The task →
Beginning with the first line, return the material verbatim and without pictures.

Record set →
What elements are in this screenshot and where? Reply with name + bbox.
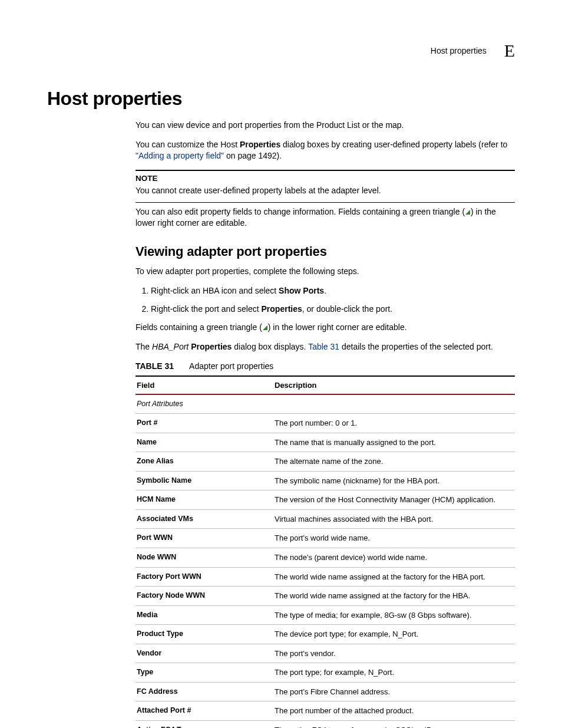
table-row: Zone AliasThe alternate name of the zone…: [135, 452, 515, 472]
steps-list: Right-click an HBA icon and select Show …: [135, 285, 515, 315]
cell-field: Port #: [135, 414, 273, 433]
col-description: Description: [273, 376, 515, 395]
show-ports-label: Show Ports: [279, 286, 324, 295]
cell-description: The port's world wide name.: [273, 529, 515, 548]
hba-port-italic: HBA_Port: [152, 342, 189, 351]
cell-description: Virtual machines associated with the HBA…: [273, 509, 515, 529]
table-group-label: Port Attributes: [135, 394, 515, 413]
green-triangle-icon: [465, 210, 470, 215]
text: dialog boxes by creating user-defined pr…: [280, 140, 507, 149]
table-row: Node WWNThe node's (parent device) world…: [135, 548, 515, 568]
cell-field: Vendor: [135, 644, 273, 663]
properties-word: Properties: [240, 140, 280, 149]
cell-description: The type of media; for example, 8G-sw (8…: [273, 605, 515, 625]
cell-field: Factory Port WWN: [135, 567, 273, 587]
table-caption: TABLE 31Adapter port properties: [135, 361, 515, 372]
cell-description: The name that is manually assigned to th…: [273, 433, 515, 452]
subsection-title: Viewing adapter port properties: [135, 243, 515, 261]
properties-label: Properties: [262, 304, 302, 314]
properties-bold: Properties: [191, 342, 232, 351]
text: You can customize the Host: [135, 140, 240, 149]
text: ) in the lower right corner are editable…: [268, 322, 407, 332]
note-text: You cannot create user-defined property …: [135, 185, 515, 196]
table-row: Attached Port #The port number of the at…: [135, 701, 515, 721]
step-1: Right-click an HBA icon and select Show …: [151, 285, 515, 297]
table-row: VendorThe port's vendor.: [135, 644, 515, 663]
cell-description: The node's (parent device) world wide na…: [273, 548, 515, 568]
table-row: Port WWNThe port's world wide name.: [135, 529, 515, 548]
text: You can also edit property fields to cha…: [135, 207, 465, 216]
cell-description: The port number: 0 or 1.: [273, 414, 515, 433]
table-number: TABLE 31: [135, 361, 174, 371]
note-label: NOTE: [135, 173, 515, 184]
cell-field: FC Address: [135, 682, 273, 701]
cell-description: The port's vendor.: [273, 644, 515, 663]
table-row: FC AddressThe port's Fibre Channel addre…: [135, 682, 515, 701]
body: You can view device and port properties …: [135, 120, 515, 728]
paragraph-editable-info: You can also edit property fields to cha…: [135, 206, 515, 229]
table-row: MediaThe type of media; for example, 8G-…: [135, 605, 515, 625]
cell-field: Associated VMs: [135, 509, 273, 529]
cell-field: Zone Alias: [135, 452, 273, 472]
subsection-intro: To view adapter port properties, complet…: [135, 266, 515, 277]
cell-description: The device port type; for example, N_Por…: [273, 625, 515, 644]
table-row: Port #The port number: 0 or 1.: [135, 414, 515, 433]
text: details the properties of the selected p…: [339, 342, 493, 351]
table-row: HCM NameThe version of the Host Connecti…: [135, 490, 515, 510]
link-adding-property-field[interactable]: "Adding a property field": [135, 151, 224, 160]
table-row: NameThe name that is manually assigned t…: [135, 433, 515, 452]
section-title: Host properties: [47, 86, 515, 111]
cell-field: HCM Name: [135, 490, 273, 510]
intro-paragraph-2: You can customize the Host Properties di…: [135, 139, 515, 162]
appendix-letter: E: [504, 39, 515, 63]
cell-field: Factory Node WWN: [135, 587, 273, 606]
cell-description: The symbolic name (nickname) for the HBA…: [273, 471, 515, 490]
table-row: TypeThe port type; for example, N_Port.: [135, 663, 515, 683]
cell-field: Media: [135, 605, 273, 625]
running-header-text: Host properties: [431, 45, 487, 57]
table-header-row: Field Description: [135, 376, 515, 395]
cell-description: The world wide name assigned at the fact…: [273, 567, 515, 587]
dialog-box-paragraph: The HBA_Port Properties dialog box displ…: [135, 341, 515, 353]
cell-field: Type: [135, 663, 273, 683]
fields-editable-note: Fields containing a green triangle () in…: [135, 322, 515, 333]
text: Right-click an HBA icon and select: [151, 286, 279, 295]
cell-field: Attached Port #: [135, 701, 273, 721]
table-group-row: Port Attributes: [135, 394, 515, 413]
text: .: [324, 286, 326, 295]
table-row: Product TypeThe device port type; for ex…: [135, 625, 515, 644]
running-header: Host properties E: [431, 39, 515, 63]
table-row: Active FC4 TypesThe active FC4 types; fo…: [135, 720, 515, 728]
table-row: Factory Node WWNThe world wide name assi…: [135, 587, 515, 606]
properties-table: Field Description Port AttributesPort #T…: [135, 375, 515, 728]
cell-field: Node WWN: [135, 548, 273, 568]
text: Right-click the port and select: [151, 304, 262, 314]
table-row: Symbolic NameThe symbolic name (nickname…: [135, 471, 515, 490]
text: on page 1492).: [224, 151, 282, 160]
cell-description: The active FC4 types; for example, SCSI …: [273, 720, 515, 728]
cell-field: Symbolic Name: [135, 471, 273, 490]
table-row: Associated VMsVirtual machines associate…: [135, 509, 515, 529]
text: The: [135, 342, 152, 351]
col-field: Field: [135, 376, 273, 395]
cell-description: The version of the Host Connectivity Man…: [273, 490, 515, 510]
page: Host properties E Host properties You ca…: [0, 0, 562, 728]
text: Fields containing a green triangle (: [135, 322, 262, 332]
cell-field: Active FC4 Types: [135, 720, 273, 728]
rule-bottom: [135, 202, 515, 203]
text: dialog box displays.: [232, 342, 308, 351]
cell-field: Port WWN: [135, 529, 273, 548]
intro-paragraph-1: You can view device and port properties …: [135, 120, 515, 131]
link-table-31[interactable]: Table 31: [308, 342, 339, 351]
cell-description: The port number of the attached product.: [273, 701, 515, 721]
cell-description: The world wide name assigned at the fact…: [273, 587, 515, 606]
table-title: Adapter port properties: [189, 361, 273, 371]
cell-field: Product Type: [135, 625, 273, 644]
cell-description: The alternate name of the zone.: [273, 452, 515, 472]
cell-description: The port type; for example, N_Port.: [273, 663, 515, 683]
cell-description: The port's Fibre Channel address.: [273, 682, 515, 701]
text: , or double-click the port.: [302, 304, 392, 314]
table-row: Factory Port WWNThe world wide name assi…: [135, 567, 515, 587]
green-triangle-icon: [263, 325, 267, 330]
rule-top: [135, 170, 515, 171]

Result for this task →
What elements are in this screenshot and where? Reply with name + bbox.
table-row: Zone AliasThe alternate name of the zone…: [135, 452, 515, 472]
steps-list: Right-click an HBA icon and select Show …: [135, 285, 515, 315]
cell-field: Port #: [135, 414, 273, 433]
col-description: Description: [273, 376, 515, 395]
show-ports-label: Show Ports: [279, 286, 324, 295]
cell-description: The port's world wide name.: [273, 529, 515, 548]
hba-port-italic: HBA_Port: [152, 342, 189, 351]
cell-description: Virtual machines associated with the HBA…: [273, 509, 515, 529]
table-group-label: Port Attributes: [135, 394, 515, 413]
green-triangle-icon: [465, 210, 470, 215]
text: dialog boxes by creating user-defined pr…: [280, 140, 507, 149]
table-row: Node WWNThe node's (parent device) world…: [135, 548, 515, 568]
cell-field: Vendor: [135, 644, 273, 663]
properties-word: Properties: [240, 140, 280, 149]
cell-description: The type of media; for example, 8G-sw (8…: [273, 605, 515, 625]
cell-field: Factory Port WWN: [135, 567, 273, 587]
table-caption: TABLE 31Adapter port properties: [135, 361, 515, 372]
cell-description: The name that is manually assigned to th…: [273, 433, 515, 452]
subsection-title: Viewing adapter port properties: [135, 243, 515, 261]
properties-label: Properties: [262, 304, 302, 314]
properties-bold: Properties: [191, 342, 232, 351]
text: You can customize the Host: [135, 140, 240, 149]
text: ) in the lower right corner are editable…: [268, 322, 407, 332]
note-text: You cannot create user-defined property …: [135, 185, 515, 196]
table-row: Attached Port #The port number of the at…: [135, 701, 515, 721]
step-1: Right-click an HBA icon and select Show …: [151, 285, 515, 297]
table-row: VendorThe port's vendor.: [135, 644, 515, 663]
cell-description: The node's (parent device) world wide na…: [273, 548, 515, 568]
table-row: Port WWNThe port's world wide name.: [135, 529, 515, 548]
text: You can also edit property fields to cha…: [135, 207, 465, 216]
cell-description: The port number: 0 or 1.: [273, 414, 515, 433]
table-number: TABLE 31: [135, 361, 174, 371]
note-label: NOTE: [135, 173, 515, 184]
cell-field: FC Address: [135, 682, 273, 701]
cell-description: The port's vendor.: [273, 644, 515, 663]
table-row: FC AddressThe port's Fibre Channel addre…: [135, 682, 515, 701]
body: You can view device and port properties …: [135, 120, 515, 728]
paragraph-editable-info: You can also edit property fields to cha…: [135, 206, 515, 229]
table-row: MediaThe type of media; for example, 8G-…: [135, 605, 515, 625]
cell-field: Associated VMs: [135, 509, 273, 529]
cell-field: Zone Alias: [135, 452, 273, 472]
subsection-intro: To view adapter port properties, complet…: [135, 266, 515, 277]
cell-description: The device port type; for example, N_Por…: [273, 625, 515, 644]
table-row: Port #The port number: 0 or 1.: [135, 414, 515, 433]
text: details the properties of the selected p…: [339, 342, 493, 351]
table-row: HCM NameThe version of the Host Connecti…: [135, 490, 515, 510]
link-adding-property-field[interactable]: "Adding a property field": [135, 151, 224, 160]
table-row: NameThe name that is manually assigned t…: [135, 433, 515, 452]
section-title: Host properties: [47, 86, 515, 111]
cell-field: HCM Name: [135, 490, 273, 510]
intro-paragraph-2: You can customize the Host Properties di…: [135, 139, 515, 162]
appendix-letter: E: [504, 39, 515, 63]
cell-field: Factory Node WWN: [135, 587, 273, 606]
cell-description: The symbolic name (nickname) for the HBA…: [273, 471, 515, 490]
table-row: TypeThe port type; for example, N_Port.: [135, 663, 515, 683]
cell-field: Media: [135, 605, 273, 625]
running-header-text: Host properties: [431, 45, 487, 57]
table-header-row: Field Description: [135, 376, 515, 395]
cell-description: The world wide name assigned at the fact…: [273, 567, 515, 587]
dialog-box-paragraph: The HBA_Port Properties dialog box displ…: [135, 341, 515, 353]
cell-field: Type: [135, 663, 273, 683]
fields-editable-note: Fields containing a green triangle () in…: [135, 322, 515, 333]
text: Right-click an HBA icon and select: [151, 286, 279, 295]
cell-field: Attached Port #: [135, 701, 273, 721]
table-group-row: Port Attributes: [135, 394, 515, 413]
text: .: [324, 286, 326, 295]
table-row: Product TypeThe device port type; for ex…: [135, 625, 515, 644]
running-header: Host properties E: [431, 39, 515, 63]
table-row: Active FC4 TypesThe active FC4 types; fo…: [135, 720, 515, 728]
table-row: Factory Node WWNThe world wide name assi…: [135, 587, 515, 606]
properties-table: Field Description Port AttributesPort #T…: [135, 375, 515, 728]
cell-field: Node WWN: [135, 548, 273, 568]
text: Right-click the port and select: [151, 304, 262, 314]
table-row: Symbolic NameThe symbolic name (nickname…: [135, 471, 515, 490]
text: on page 1492).: [224, 151, 282, 160]
cell-description: The active FC4 types; for example, SCSI …: [273, 720, 515, 728]
cell-field: Symbolic Name: [135, 471, 273, 490]
table-row: Associated VMsVirtual machines associate…: [135, 509, 515, 529]
text: The: [135, 342, 152, 351]
col-field: Field: [135, 376, 273, 395]
cell-description: The version of the Host Connectivity Man…: [273, 490, 515, 510]
page: Host properties E Host properties You ca…: [0, 0, 562, 728]
text: Fields containing a green triangle (: [135, 322, 262, 332]
cell-field: Active FC4 Types: [135, 720, 273, 728]
rule-bottom: [135, 202, 515, 203]
text: dialog box displays.: [232, 342, 308, 351]
cell-field: Port WWN: [135, 529, 273, 548]
intro-paragraph-1: You can view device and port properties …: [135, 120, 515, 131]
link-table-31[interactable]: Table 31: [308, 342, 339, 351]
cell-description: The port number of the attached product.: [273, 701, 515, 721]
cell-description: The world wide name assigned at the fact…: [273, 587, 515, 606]
table-title: Adapter port properties: [189, 361, 273, 371]
cell-field: Product Type: [135, 625, 273, 644]
cell-description: The alternate name of the zone.: [273, 452, 515, 472]
cell-description: The port type; for example, N_Port.: [273, 663, 515, 683]
cell-description: The port's Fibre Channel address.: [273, 682, 515, 701]
text: , or double-click the port.: [302, 304, 392, 314]
table-row: Factory Port WWNThe world wide name assi…: [135, 567, 515, 587]
green-triangle-icon: [263, 325, 267, 330]
rule-top: [135, 170, 515, 171]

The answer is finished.